While Ai's voice is dominant, the book also includes chapters from Estraven's perspective, as well as "ethnographic reports" from the scouts who studied Gethen before Ai's arrival. These reports do add to the reader's understanding of the cultures of Gethen. On the other hand, the chapters from Estraven's perspective, while providing insight not available elsewhere, undercut the conceit that the book is a report from Ai to the Ekumen.

On the positive side, Le Guin creates two complex Gethenian cultures and does cause readers to reflect on the role of gender and sexual desire/gamesmanship on culture and on personal relationships--worthwhile reflections. On the other hand, I found the section describing the journey across the ice to be too long and tedious. The book itself is a reasonable length, but I could have done with less of this trek.

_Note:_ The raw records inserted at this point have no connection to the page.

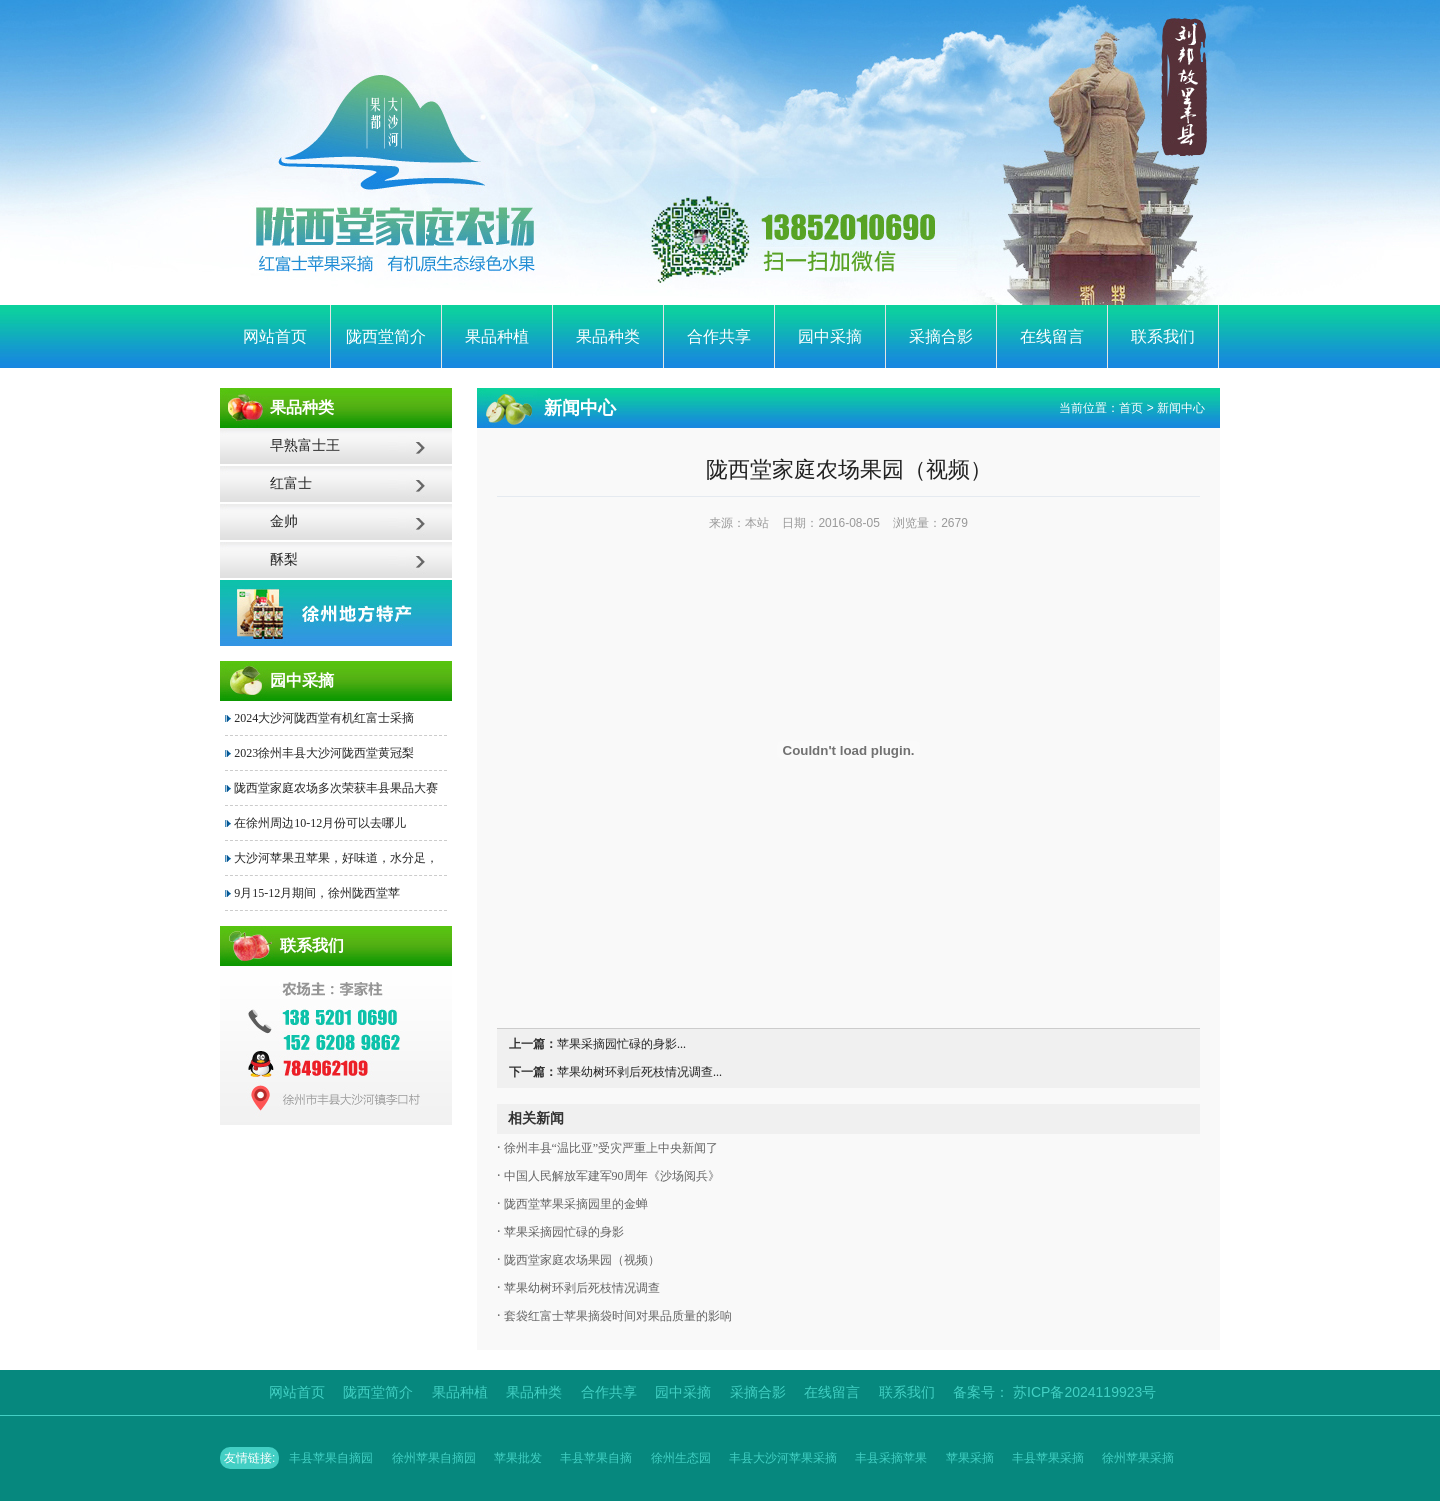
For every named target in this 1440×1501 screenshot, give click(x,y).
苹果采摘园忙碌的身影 (562, 1232)
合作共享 (719, 336)
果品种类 (608, 336)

For me, reading a novel set in a totally imagined world was challenging--I found myself spending so much time/energy trying to figure out the geography, the power relations, the language, etc., that I was not focusing on the ideas LeGuin was dealing with. While I tried to "let go" and read for the big picture rather than the small one, I was only partially successful. The book begins with a very interesting (and much cited, according to the aforementioned son) introduction in which Le Guin discusses her view of science fiction, stressing that it is descriptive rather than predictive, that the future in science fiction is a metaphor. Since I have never thought much about science fiction (other than to think it would never be my favorite genre), I feel challenged to test my understanding of her ideas by reading some other scifi.

Favorite passages:
I'll make my report as if I told a story, for I was taught as a child on my homeworld that Truth is a matter of the imagination.

It is good to have an end to journey towards; but it is the journey that matters, in the end. (Okay, it's a bit aphoristic, but I still like it.)

Light is the left hand of darkness . . . how did it go? Light, dark. Fear, courage. Cold, warmth. Female, male. It is yourself, Therem. Both and one. A shadow on snow.